Monday, December 29, 2008

The Fallacy of the Customer Satisfaction Suvey

I’m regarded at work as a bit of an “anti-survey” guy. While its true that I believe that surveys are often used as a justified excuse to doing absolutely nothing to solve a problem, I’m not against them per se. What I do have huge problem with is the Customer Satisfaction Survey.

Forget about the obvious problems inherent in surveys, like the fact that most of your customers won’t respond, and of those who do, most are dissatisfied (think of the times you take the time to do a survey - you’re either probably very happy or ranging from moderately to very unhappy with the particular product or service). Therefore, its rare that a survey actually gives you a representative view of your customer's state of mind. Also, lets forget about the fact that your company probably does not have the resources to follow up with the negative responses anyway, making those respondents even more dissatisfied.

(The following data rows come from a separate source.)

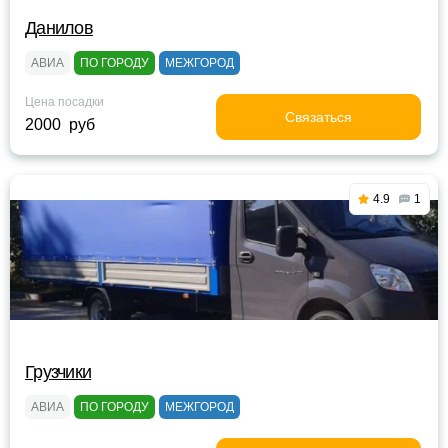
Данилов
АВИА
ПО ГОРОДУ
МЕЖГОРОД
Цена посадки
Связаться
2000 руб
4.9
1
Грузчики
АВИА
ПО ГОРОДУ
МЕЖГОРОД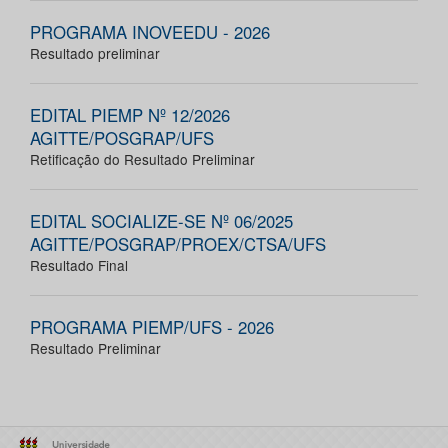
PROGRAMA INOVEEDU - 2026
Resultado preliminar
EDITAL PIEMP Nº 12/2026
AGITTE/POSGRAP/UFS
Retificação do Resultado Preliminar
EDITAL SOCIALIZE-SE Nº 06/2025
AGITTE/POSGRAP/PROEX/CTSA/UFS
Resultado Final
PROGRAMA PIEMP/UFS - 2026
Resultado Preliminar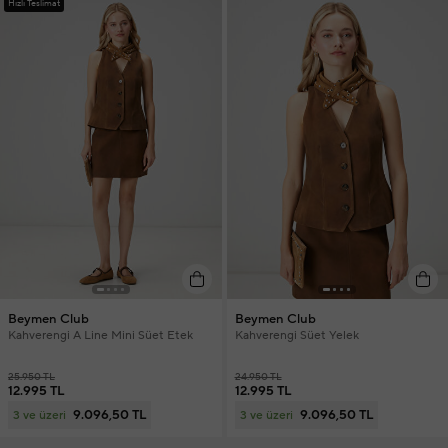
Hızlı Teslimat
Beymen Club
Beymen Club
Kahverengi A Line Mini Süet Etek
Kahverengi Süet Yelek
25.950 TL
24.950 TL
12.995 TL
12.995 TL
9.096,50 TL
9.096,50 TL
3 ve üzeri
3 ve üzeri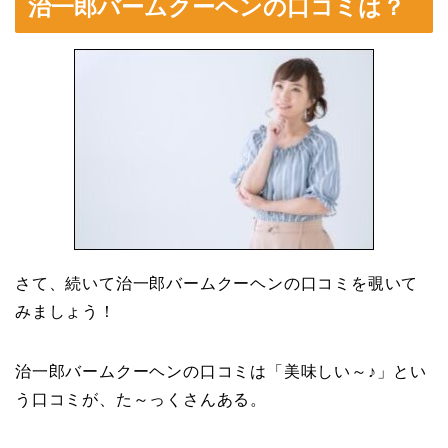
治一郎バームクーヘンの口コミは？
さて、続いて治一郎バームクーヘンの口コミを覗いて
みましょう！
治一郎バームクーヘンの口コミは「美味しい～♪」とい
う口コミが、た～っくさんある。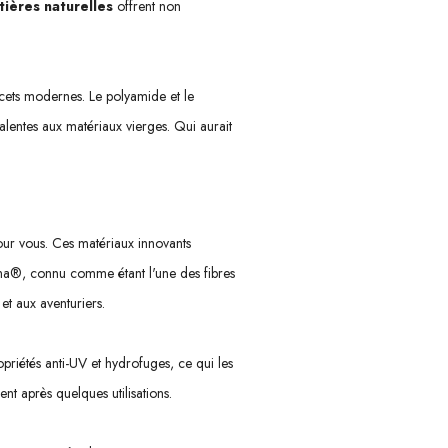
tières naturelles
offrent non
cets modernes. Le polyamide et le
lentes aux matériaux vierges. Qui aurait
pour vous. Ces matériaux innovants
ma®, connu comme étant l'une des fibres
et aux aventuriers.
priétés anti-UV et hydrofuges, ce qui les
ent après quelques utilisations.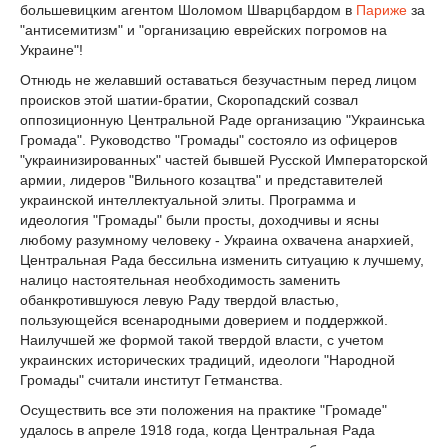
большевицким агентом Шоломом Шварцбардом в
Париже
за
"антисемитизм" и "организацию еврейских погромов на
Украине"!
Отнюдь не желавший оставаться безучастным перед лицом
происков этой шатии-братии, Скоропадский созвал
оппозиционную Центральной Раде организацию "Украинська
Громада". Руководство "Громады" состояло из офицеров
"украинизированных" частей бывшей Русской Императорской
армии, лидеров "Вильного козацтва" и представителей
украинской интеллектуальной элиты. Программа и
идеология "Громады" были просты, доходчивы и ясны
любому разумному человеку - Украина охвачена анархией,
Центральная Рада бессильна изменить ситуацию к лучшему,
налицо настоятельная необходимость заменить
обанкротившуюся левую Раду твердой властью,
пользующейся всенародными доверием и поддержкой.
Наилучшей же формой такой твердой власти, с учетом
украинских исторических традиций, идеологи "Народной
Громады" считали институт Гетманства.
Осуществить все эти положения на практике "Громаде"
удалось в апреле 1918 года, когда Центральная Рада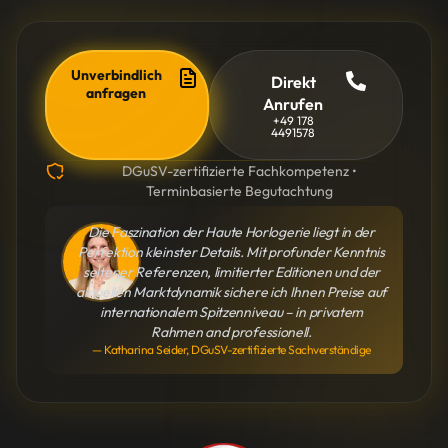
Unverbindlich
Direkt
anfragen
Anrufen
+49 178
4491578
DGuSV-zertifizierte Fachkompetenz •
Terminbasierte Begutachtung
Die Faszination der Haute Horlogerie liegt in der
Perfektion kleinster Details. Mit profunder Kenntnis
seltener Referenzen, limitierter Editionen und der
aktuellen Marktdynamik sichere ich Ihnen Preise auf
internationalem Spitzenniveau – in privatem
Rahmen and professionell.
— Katharina Seider, DGuSV-zertifizierte Sachverständige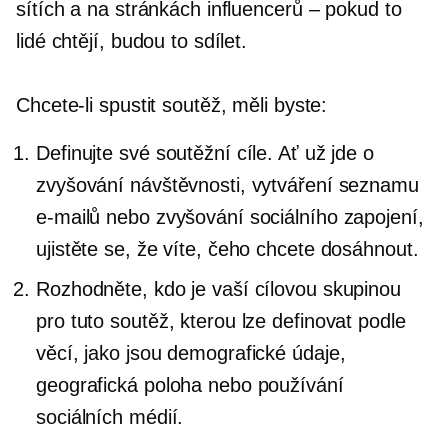
sítích a na stránkách influencerů – pokud to
lidé chtějí, budou to sdílet.
Chcete-li spustit soutěž, měli byste:
Definujte své soutěžní cíle. Ať už jde o
zvyšování návštěvnosti, vytváření seznamu
e-mailů nebo zvyšování sociálního zapojení,
ujistěte se, že víte, čeho chcete dosáhnout.
Rozhodněte, kdo je vaší cílovou skupinou
pro tuto soutěž, kterou lze definovat podle
věcí, jako jsou demografické údaje,
geografická poloha nebo používání
sociálních médií.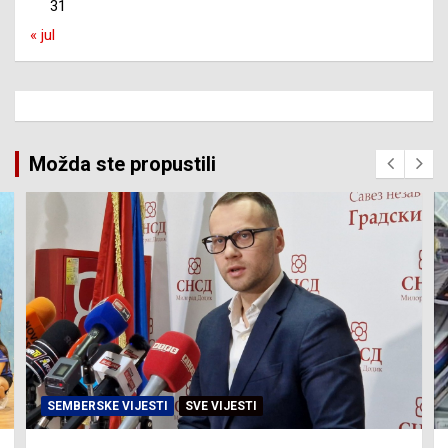
31
« jul
Možda ste propustili
SVE VIJESTI
ZEMLJA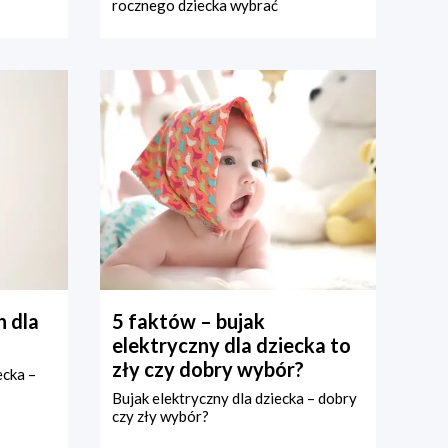
rocznego dziecka wybrać
 dla
5 faktów – bujak
elektryczny dla dziecka to
zły czy dobry wybór?
ecka –
Bujak elektryczny dla dziecka – dobry
czy zły wybór?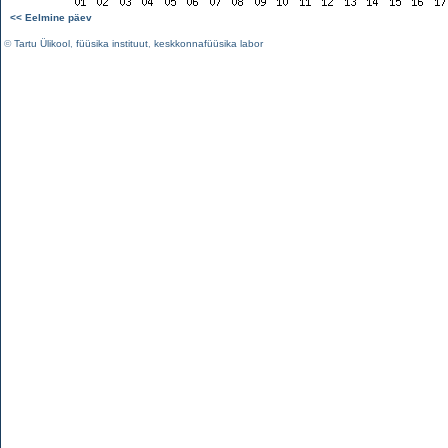
<< Eelmine päev
©
Tartu Ülikool
,
füüsika instituut
,
keskkonnafüüsika labor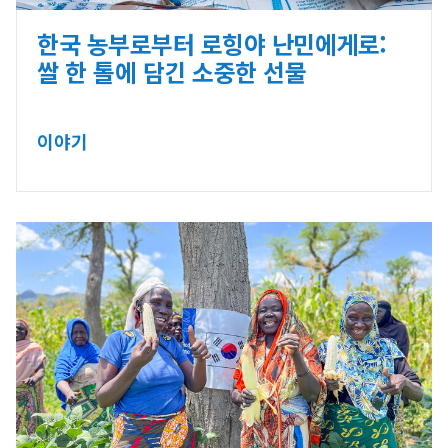
한국 농부로부터 로힝야 난민에게로:
쌀 한 톨에 담긴 소중한 선물
이야기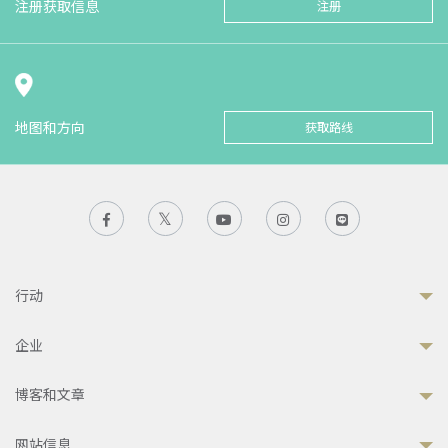
注册获取信息
注册
地图和方向
获取路线
行动
企业
博客和文章
网站信息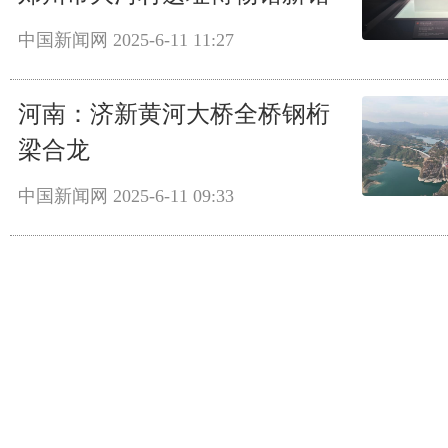
中国新闻网
2025-6-11 11:27
河南：济新黄河大桥全桥钢桁
梁合龙
中国新闻网
2025-6-11 09:33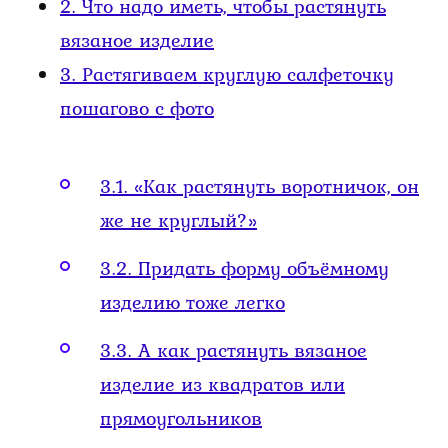
2.
Что надо иметь, чтобы растянуть
вязаное изделие
3.
Растягиваем круглую салфеточку
пошагово с фото
3.1.
«Как растянуть воротничок, он
же не круглый?»
3.2.
Придать форму объёмному
изделию тоже легко
3.3.
А как растянуть вязаное
изделие из квадратов или
прямоугольников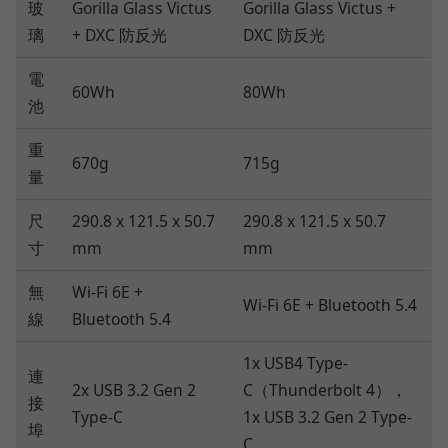
玻
Gorilla Glass Victus
Gorilla Glass Victus +
璃
+ DXC 防反光
DXC 防反光
電
60Wh
80Wh
池
重
670g
715g
量
尺
290.8 x 121.5 x 50.7
290.8 x 121.5 x 50.7
寸
mm
mm
無
Wi-Fi 6E +
Wi-Fi 6E + Bluetooth 5.4
線
Bluetooth 5.4
1x USB4 Type-
連
2x USB 3.2 Gen 2
C（Thunderbolt 4），
接
Type-C
1x USB 3.2 Gen 2 Type-
埠
C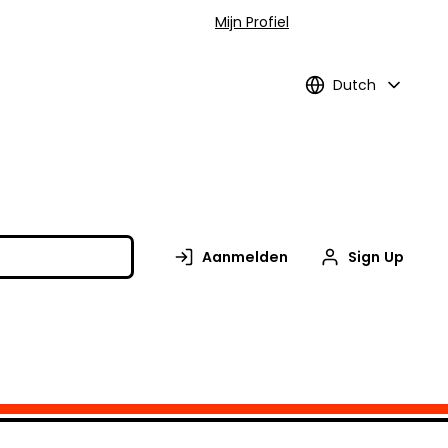
Mijn Profiel
Dutch
Aanmelden
Sign Up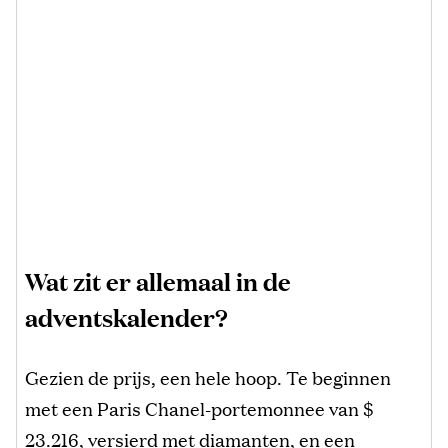
Wat zit er allemaal in de
adventskalender?
Gezien de prijs, een hele hoop. Te beginnen
met een Paris Chanel-portemonnee van $
23.216, versierd met diamanten, en een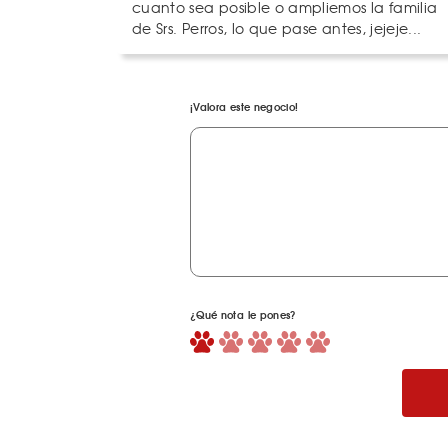
cuanto sea posible o ampliemos la familia
de Srs. Perros, lo que pase antes, jejeje...
¡Valora este negocio!
¿Qué nota le pones?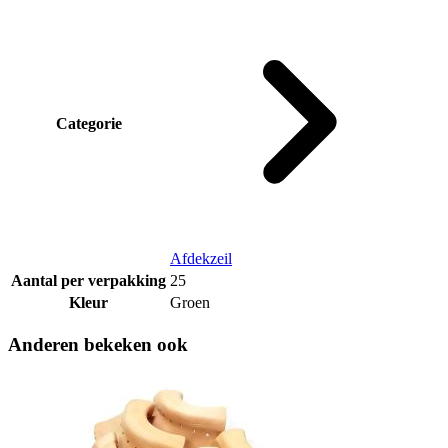
Categorie
Afdekzeil
Aantal per verpakking
25
Kleur
Groen
Anderen bekeken ook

No, the reason I have a huge problem with these surveys is that the represent a huge waste of company resources under the guise of actually doing something and mask the actual problem.

Follow this example with me. You forget your wedding anniversary. You get home that evening, and you have the distinct feeling something is wrong. Things are not following the usual routine. Your spouse has all the warmth of Christmas in Chicago. You go for the usual kiss on the cheek, and you’re aware of a sharp pain in your shin where you’ve been kicked. Yep, you sense somethings’ wrong.

What do you do?

You may ask “Is something wrong my love?”, or “Did you have a bad day at the office?”. Or, if you’re the gutsier type, you may say something like “I sense this is a bad time for you, I’ll go and make us a special dinner”. What ever you do, you’ll do SOMETHING to FIX it. What you almost certainly won’t do is DO A SURVEY!!!.

Why won’t you do a survey? - Because you KNOW your significant other is dissatisfied.

For every customer who is not satisfied (or is satisfied) with your services, there is an employee in your company that knows. Hec, they may have even caused that feeling. If we’d spend the time and energy we spend in surveys in working with our staff at the points of interaction with our customers, or if we’d provide a way to listen to our staff when they try and tell us the negative impact of our policies, we’d be able to handle the root cause of a problem WHEN IT HAPPENS. If we have the right culture and staff, we’d fix the problem before it created any dissatisfaction for use to survey later.

In some of my recent speeches, I’ve told the story of Franks’ Subaru in California. I’m convinced i had the only bad Outback Subaru ever made. While not technically a lemon, it was certainly a small citrus fruit. It was in the service department a lot. The staff knew me well, and the new I was VERY dissatisfied with both them, their company, and the car. Yet, in my 3 years dealing with them, the never fixed their poor office systems that meant appointments were lost, or poor communications that meant committed delivery times were not met. What they did do is a survey to me, 6 months after I’d sold the car. I took a long time to politely describe my poor experience with them. They survey rep was genuinely distraught at my experience, and promised that Frank himself would call me. That was 4 years ago. I guess Frank is very busy.

The point is, the survey achieved nothing, because Frank cared as much about my satisfaction then as he did during the three years I dealt with his staff. If he’d genuinely cared about “the customer experience” he’d have empowered his staff to handle the problem appropriately at the time it occurred.

On one of my last visits to the service department, one of the staff did actually ask if there was something he could do. I replied that he could help me out of my lease into a new Subaru. He replied “Oh, we can’t do that”. My reply was “Actually you can, you just choose not do”. I bought a Mercedes.

One final note. I told this story in an event in New York, thinking that it was far enough from Irvine, California not to publicly embarrass Frank (I’ve obviously gotten past that issue now...). Later I got an email from an attendee at the event, commenting that he too knew of Franks’ Subaru. I looked at the signature line of his email, and noted that he was from the Irvine Chamber of Commerce. Bad service, like bad news, travels fast, and far.